Highly effective for locomotion and other robotic control tasks.

> A key source of difficulty is the long time delay between actions and their positive or negative effect on rewards; this issue is called the credit assignment problem.

> Value functions offer an elegant solution to the credit assignment problem—they allow us to estimate the goodness of an action before the delayed reward arrives.

Value functions are a good solution to the delayed reward problem without having to back propagate reward through thousands of time steps.

> Unfortunately, the variance of the gradient estimator scales unfavorably with the time horizon, since the effect of an action is confounded with the effects of past and future actions.

> We propose a family of policy gradient estimators that significantly reduce variance while maintaining a tolerable level of bias.

They propose a method that gets the perfect balance between collecting signal from samples/minimizing variance while still keeping enough variance to not get caught in a local maximum.

> We present experimental results on a number of highly challenging 3D locomotion tasks, where we show that our approach can learn complex gaits using high-dimensional, general purpose neural network function approximators for both the policy and the value function.

They propose a method for variance reduction in policy gradient methods called generalized advantage estimation, and a trust region optimization method for the value function.

> We will introduce a parameter $\gamma$ that allows us to reduce variance by down-weighting rewards corresponding to delayed effects, at the cost of introducing bias.

### Advantage Function Estimation

They use discounted future rewards and advantage calculation to get the discounted approximation of the policy gradient.

They estimate the value of the advantage function since it can’t be directly obtained.

$$
\hat{g} = \frac{1}{N} \sum_{n=1}^N\sum_{t=0}^\infty \hat{A_t^n} \nabla_\theta \log \pi_\theta(a_t^n | s_t^n)
$$

> One can interpret λ as an extra discount factor applied after performing a reward shaping transformation on the MD

They use value function estimation to obtain an approximate value function for optimization.

### Experiments

They use the following algorithm for generalized advantage estimation with TRPO for trust region update step.

![Screenshot 2024-12-05 at 5.54.28 PM.png](../../../images/Screenshot_2024-12-05_at_5.54.28_PM.png)
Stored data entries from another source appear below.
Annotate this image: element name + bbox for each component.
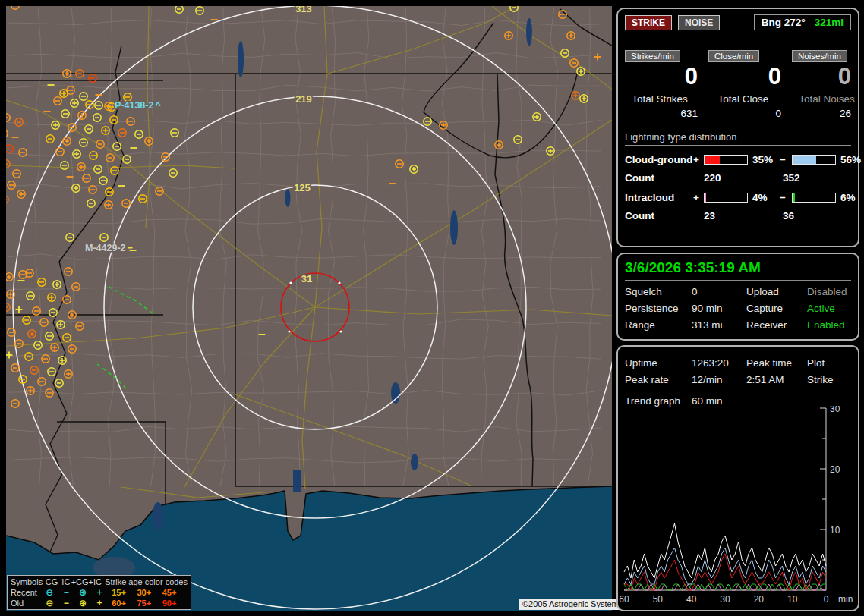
receiver-label: Receiver (746, 319, 807, 331)
rate-value: 0 (708, 63, 792, 90)
svg-text:50: 50 (653, 594, 664, 605)
persistence-row: Persistence 90 min Capture Active (625, 303, 851, 314)
uptime-value: 1263:20 (692, 357, 746, 369)
capture-label: Capture (746, 303, 807, 314)
legend-glyph-2: ⊕ (74, 598, 91, 608)
rate-button[interactable]: Close/min (708, 50, 759, 62)
rate-value: 0 (792, 63, 862, 90)
peak-rate-label: Peak rate (625, 374, 692, 385)
range-row: Range 313 mi Receiver Enabled (625, 319, 851, 331)
cg-negative-bar (792, 155, 836, 165)
squelch-value: 0 (692, 286, 746, 297)
intracloud-label: Intracloud (625, 192, 693, 203)
legend-col--cg: -CG (43, 577, 58, 587)
plus-sign: + (693, 154, 704, 165)
ic-negative-bar (792, 193, 836, 203)
legend-header-row: Symbols -CG -IC +CG +IC Strike age color… (11, 577, 188, 587)
svg-text:min: min (838, 594, 853, 605)
rate-button[interactable]: Noises/min (792, 50, 847, 62)
svg-text:219: 219 (295, 93, 312, 105)
svg-text:30: 30 (830, 406, 840, 414)
peak-rate-row: Peak rate 12/min 2:51 AM Strike (625, 374, 851, 385)
age-code: 15+ (112, 587, 137, 598)
rate-button[interactable]: Strikes/min (625, 50, 680, 62)
legend-glyph-3: + (91, 598, 108, 608)
intracloud-count-row: Count 23 36 (625, 210, 851, 222)
cg-positive-count: 220 (704, 172, 783, 184)
legend-glyph-1: − (58, 598, 74, 608)
upload-status: Disabled (807, 286, 851, 297)
squelch-label: Squelch (625, 286, 692, 297)
range-label: Range (625, 319, 692, 331)
legend-symbols-label: Symbols (11, 577, 43, 587)
plot-label: Plot (807, 357, 851, 369)
bearing-readout: Bng 272°321mi (754, 14, 851, 30)
peak-rate-value: 12/min (692, 374, 746, 385)
cg-positive-bar (704, 155, 748, 165)
minus-sign: − (780, 154, 792, 165)
ic-positive-pct: 4% (748, 192, 780, 203)
age-code: 45+ (162, 587, 188, 598)
age-code: 75+ (137, 598, 162, 608)
total-value: 0 (708, 108, 792, 119)
trend-graph: 1020306050403020100min (619, 406, 859, 608)
total-label: Total Noises (792, 93, 862, 105)
trend-series-total (624, 523, 826, 578)
svg-text:10: 10 (830, 525, 840, 536)
trend-graph-label: Trend graph (625, 395, 692, 407)
legend-col--ic: -IC (58, 577, 71, 587)
svg-text:40: 40 (686, 594, 697, 605)
legend-glyph-1: − (58, 587, 74, 598)
count-label: Count (625, 210, 704, 222)
svg-text:313: 313 (295, 6, 312, 14)
svg-text:10: 10 (787, 594, 798, 605)
uptime-row: Uptime 1263:20 Peak time Plot (625, 357, 851, 369)
range-value: 313 mi (692, 319, 746, 331)
lightning-map[interactable]: 31321912531 P-4138-2^M-4429-2− (6, 6, 612, 611)
trend-graph-row: Trend graph 60 min (625, 395, 851, 407)
rate-value: 0 (625, 63, 708, 90)
datetime-display: 3/6/2026 3:35:19 AM (625, 259, 851, 281)
age-code: 30+ (137, 587, 162, 598)
plot-mode-value: Strike (807, 374, 851, 385)
strike-counter-panel: STRIKE NOISE Bng 272°321mi Strikes/min0T… (616, 8, 859, 247)
capture-status: Active (807, 303, 851, 314)
cg-positive-pct: 35% (748, 154, 780, 165)
cloud-ground-row: Cloud-ground + 35% − 56% (625, 154, 851, 165)
distribution-title: Lightning type distribution (625, 131, 851, 146)
bearing-distance: 321mi (815, 17, 844, 28)
svg-text:31: 31 (301, 273, 312, 284)
svg-text:M-4429-2−: M-4429-2− (85, 243, 133, 253)
status-panel: 3/6/2026 3:35:19 AM Squelch 0 Upload Dis… (616, 253, 859, 341)
counter-close-min: Close/min0Total Close0 (708, 49, 792, 119)
count-label: Count (625, 172, 704, 184)
svg-text:125: 125 (294, 182, 311, 193)
cg-negative-pct: 56% (836, 154, 861, 165)
cloud-ground-label: Cloud-ground (625, 154, 693, 165)
svg-text:60: 60 (619, 594, 629, 605)
upload-label: Upload (746, 286, 807, 297)
total-label: Total Close (708, 93, 778, 105)
counter-noises-min: Noises/min0Total Noises26 (792, 49, 862, 119)
age-code: 90+ (162, 598, 188, 608)
legend-col-+ic: +IC (89, 577, 102, 587)
svg-text:20: 20 (830, 464, 840, 475)
total-value: 26 (792, 108, 862, 119)
persistence-label: Persistence (625, 303, 692, 314)
strike-mode-button[interactable]: STRIKE (625, 15, 672, 30)
counter-strikes-min: Strikes/min0Total Strikes631 (625, 49, 708, 119)
persistence-value: 90 min (692, 303, 746, 314)
copyright-label: ©2005 Astrogenic Systems (519, 599, 626, 610)
legend-row-recent: Recent⊖−⊕+15+30+45+ (11, 587, 188, 598)
peak-time-value: 2:51 AM (746, 374, 807, 385)
intracloud-row: Intracloud + 4% − 6% (625, 192, 851, 203)
uptime-label: Uptime (625, 357, 692, 369)
squelch-row: Squelch 0 Upload Disabled (625, 286, 851, 297)
total-value: 631 (625, 108, 708, 119)
symbol-legend: Symbols -CG -IC +CG +IC Strike age color… (7, 575, 191, 610)
noise-mode-button[interactable]: NOISE (678, 15, 720, 30)
svg-text:20: 20 (754, 594, 765, 605)
ic-negative-pct: 6% (836, 192, 856, 203)
ic-positive-count: 23 (704, 210, 783, 222)
app-window: 31321912531 P-4138-2^M-4429-2− Symbols -… (0, 0, 864, 616)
They use MuJoCo to simulate biped and quadruped locomotion.

![Screenshot 2024-12-05 at 5.56.51 PM.png](../../../images/Screenshot_2024-12-05_at_5.56.51_PM.png)

> The result after 1000 iterations is a fast, smooth, and stable gait that is effectively completely stable.

![Screenshot 2024-12-05 at 5.56.58 PM.png](../../../images/Screenshot_2024-12-05_at_5.56.58_PM.png)

We can see from these graphs that without a value function, the policy takes a long time to improve and never comes close to the best case error. With optimal $\lambda$ and $\gamma$ the model converges much faster.

### Discussion

> Policy gradient methods provide a way to reduce reinforcement learning to stochastic gradient descent, by providing unbiased gradient estimates.

Policy gradient methods are effective but have had challenges solving robotic control because of their sample complexity.

> We have argued that the key to variance reduction is to obtain good estimates of the advantage function.

> Our main experimental validation of generalized advantage estimation is in the domain of simulated robotic locomotion.